第23話 「ショー」
気づいたら、高校二年の夏休みが終わろうとしていた。
けれどそれも仕方がない。友達と遊びに行くことよりも私は部活の方を優先したのだから。
つい最近まで部活と勉強に励む毎日だった。朝から昼過ぎまで部活、昼ご飯を食べ、夕方からは勉強。そんな感じの毎日だった。別に嫌という訳ではなかった。自分で決めたことだから。部活と勉強の両立、端的に言えば文武両道の達成。これは母を納得させるために自分で自分に課した課題だった。
去年は県大会どまりだったけれど、今年は東海大会に出場することができた。まぁ、目標は全国、インターハイに出ることだから道のりは険しい。
部の人たちは私のことを「すごいね」「やったね」とか褒めてくれたけれどちっとも響きはしなかった。やはり言葉というのは何を言うかよりも誰が言うかの方が大事らしい。嫌な現実だと思う。
欲しい言葉を、本当に欲しい人から貰えることなんて滅多にないのだ。
ベッドから体を起こし、着替えを済ませてリビングに向かった。8月も終わりだけれど、朝から暑かった。部屋中に熱気が籠っている。とりあえず窓を開けて扇風機をつけた。どうやら風はそこまで熱を帯びてはいないらしい。
時刻は8時過ぎ。まだ時間はある。キッチンに向かい、朝食の準備を始めた。食パンを取り出してトースターに放り込む。それからフライパンで目玉焼きを作り、ついでにウインナーも焼いた。最後にレタスをちぎってトマトを切った。すべてを皿に盛り付けたら完成。食卓へと運んだ。
「いただきます」
食事を始めた。静かすぎるのもあれだなと思ったので、テレビをつけた。すると天気予報が表示されていた。30度を超える真夏日になるようだったが、夕方からは曇になるらしい。一応、傘を持って出かけよう。
それにしても、やっぱり気になる。
あいつは一体、何を見せる気なのだろうか。何やらいろいろと動いていることは知っていたけれど詮索するようなことはしなかった。無粋だからだ。

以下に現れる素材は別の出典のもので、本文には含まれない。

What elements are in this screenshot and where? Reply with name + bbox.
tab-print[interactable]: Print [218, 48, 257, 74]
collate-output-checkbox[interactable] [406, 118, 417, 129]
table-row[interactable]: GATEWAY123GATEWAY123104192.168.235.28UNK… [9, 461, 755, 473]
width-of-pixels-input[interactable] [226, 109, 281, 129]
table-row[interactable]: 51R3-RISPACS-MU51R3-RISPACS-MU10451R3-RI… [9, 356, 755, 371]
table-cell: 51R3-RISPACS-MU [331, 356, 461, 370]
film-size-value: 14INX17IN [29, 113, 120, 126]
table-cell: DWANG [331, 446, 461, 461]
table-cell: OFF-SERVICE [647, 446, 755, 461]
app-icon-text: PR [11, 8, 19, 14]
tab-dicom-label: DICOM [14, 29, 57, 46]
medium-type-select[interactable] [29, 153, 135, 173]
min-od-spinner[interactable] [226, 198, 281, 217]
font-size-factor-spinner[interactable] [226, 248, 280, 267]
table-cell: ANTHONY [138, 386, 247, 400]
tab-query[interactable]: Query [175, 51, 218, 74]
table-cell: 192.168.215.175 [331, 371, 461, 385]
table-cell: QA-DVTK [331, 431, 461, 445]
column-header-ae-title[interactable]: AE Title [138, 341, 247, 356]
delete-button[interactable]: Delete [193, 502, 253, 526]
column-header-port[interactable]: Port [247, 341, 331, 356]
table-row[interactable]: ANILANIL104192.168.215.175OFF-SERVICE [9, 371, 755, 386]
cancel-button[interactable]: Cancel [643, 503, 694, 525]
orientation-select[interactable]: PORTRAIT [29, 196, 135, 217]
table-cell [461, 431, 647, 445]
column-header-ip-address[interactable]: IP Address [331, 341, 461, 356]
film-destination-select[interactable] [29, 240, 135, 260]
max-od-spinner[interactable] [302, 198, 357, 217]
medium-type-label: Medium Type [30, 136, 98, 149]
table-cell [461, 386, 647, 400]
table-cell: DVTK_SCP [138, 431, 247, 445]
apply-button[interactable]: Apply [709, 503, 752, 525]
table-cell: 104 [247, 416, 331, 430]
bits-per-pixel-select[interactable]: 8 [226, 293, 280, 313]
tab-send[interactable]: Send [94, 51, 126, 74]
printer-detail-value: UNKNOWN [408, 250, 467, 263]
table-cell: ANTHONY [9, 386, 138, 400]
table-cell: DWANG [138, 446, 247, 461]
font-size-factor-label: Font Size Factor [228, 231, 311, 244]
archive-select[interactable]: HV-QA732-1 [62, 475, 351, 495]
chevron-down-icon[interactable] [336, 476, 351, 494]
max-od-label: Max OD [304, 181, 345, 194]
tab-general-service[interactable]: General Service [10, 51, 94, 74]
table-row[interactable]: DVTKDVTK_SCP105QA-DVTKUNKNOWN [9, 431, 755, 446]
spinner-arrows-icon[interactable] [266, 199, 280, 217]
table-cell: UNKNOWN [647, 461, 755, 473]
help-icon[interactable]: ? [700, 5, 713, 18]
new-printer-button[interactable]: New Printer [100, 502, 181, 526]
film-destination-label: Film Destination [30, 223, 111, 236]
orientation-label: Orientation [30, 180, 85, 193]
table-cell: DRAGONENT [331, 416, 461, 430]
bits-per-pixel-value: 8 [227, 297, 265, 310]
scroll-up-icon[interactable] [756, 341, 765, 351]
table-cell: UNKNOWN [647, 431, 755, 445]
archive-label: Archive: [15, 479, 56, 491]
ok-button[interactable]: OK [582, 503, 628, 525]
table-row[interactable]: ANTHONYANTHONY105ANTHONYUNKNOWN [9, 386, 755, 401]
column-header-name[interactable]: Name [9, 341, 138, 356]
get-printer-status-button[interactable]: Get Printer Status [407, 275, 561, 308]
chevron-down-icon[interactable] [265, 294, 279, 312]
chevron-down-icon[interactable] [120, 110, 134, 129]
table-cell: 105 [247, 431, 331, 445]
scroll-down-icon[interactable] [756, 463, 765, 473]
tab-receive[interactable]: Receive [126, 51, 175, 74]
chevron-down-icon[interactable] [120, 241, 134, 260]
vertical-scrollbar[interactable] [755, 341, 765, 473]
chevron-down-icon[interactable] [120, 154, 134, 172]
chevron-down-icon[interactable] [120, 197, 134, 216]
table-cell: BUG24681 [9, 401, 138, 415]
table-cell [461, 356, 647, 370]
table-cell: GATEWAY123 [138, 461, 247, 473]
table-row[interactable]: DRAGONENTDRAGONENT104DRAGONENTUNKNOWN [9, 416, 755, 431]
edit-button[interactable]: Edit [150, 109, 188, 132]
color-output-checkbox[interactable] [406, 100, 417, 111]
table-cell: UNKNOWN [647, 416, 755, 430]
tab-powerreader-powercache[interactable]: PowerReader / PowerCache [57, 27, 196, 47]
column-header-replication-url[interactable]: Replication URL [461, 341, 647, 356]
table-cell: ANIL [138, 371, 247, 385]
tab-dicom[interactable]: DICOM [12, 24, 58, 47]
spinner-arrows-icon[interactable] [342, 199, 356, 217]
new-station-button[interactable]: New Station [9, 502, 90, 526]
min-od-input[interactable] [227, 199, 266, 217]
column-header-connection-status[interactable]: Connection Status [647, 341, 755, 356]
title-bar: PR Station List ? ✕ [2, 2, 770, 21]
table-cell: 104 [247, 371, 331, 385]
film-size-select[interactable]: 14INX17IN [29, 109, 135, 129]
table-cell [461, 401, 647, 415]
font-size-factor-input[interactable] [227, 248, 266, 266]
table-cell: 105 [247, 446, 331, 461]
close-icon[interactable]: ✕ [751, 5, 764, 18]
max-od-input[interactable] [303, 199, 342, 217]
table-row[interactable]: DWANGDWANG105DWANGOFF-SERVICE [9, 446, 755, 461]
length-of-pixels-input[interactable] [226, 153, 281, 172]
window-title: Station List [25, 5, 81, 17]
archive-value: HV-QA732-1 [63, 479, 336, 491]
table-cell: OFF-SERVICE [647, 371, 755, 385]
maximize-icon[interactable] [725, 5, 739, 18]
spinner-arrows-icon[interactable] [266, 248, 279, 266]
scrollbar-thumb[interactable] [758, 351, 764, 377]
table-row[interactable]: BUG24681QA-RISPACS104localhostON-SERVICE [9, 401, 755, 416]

不安と高揚感が入り混じった不思議な感覚に体が包まれていることに気づいた。ほんの少しだけ笑みが零れた。
まぁ、楽しみにしているわ。
*****
私が月山公園に着いたのは9時50分ごろだった。私はできる人間なので目的地にはいつも10分前に着くようにしている。
ここは広い公園だ。池の周りを覆うようにランニングコースがあり、高校の運動場二つ分はあるぐらいのグラウンドがあり、西側と東側の両方に遊具で遊べる場所がある。富士山の滑り台もある。私は違うけれど、近くには中学校もあり、きっと生徒たちはここで遊んでいるのだろう。
私は公園の西側にある屋根のついたベンチに腰掛けた。まだ朝が早い方だからか人はあまりいなかった。時間を潰そうとスマホを取り出そうとしたそのとき、声が掛けられた。
「あれ、紫音ちゃんだ」
声の主が分かり、即座に顔を上げた。何で…
「美樹ちゃん…?何でいるの?」
問うと、彼女はこてんと首を傾げた。
「え、なんか用がなきゃ公園に来ちゃダメだった?私が知らないだけ?」
「…そういうわけでは、ないけれど」
確かにその通りだけれど。散歩のついでに公園に寄る、みたいに特に用事がなくても来る人なんていくらでもいるだろう。けれど、とても偶然とは思えなかった。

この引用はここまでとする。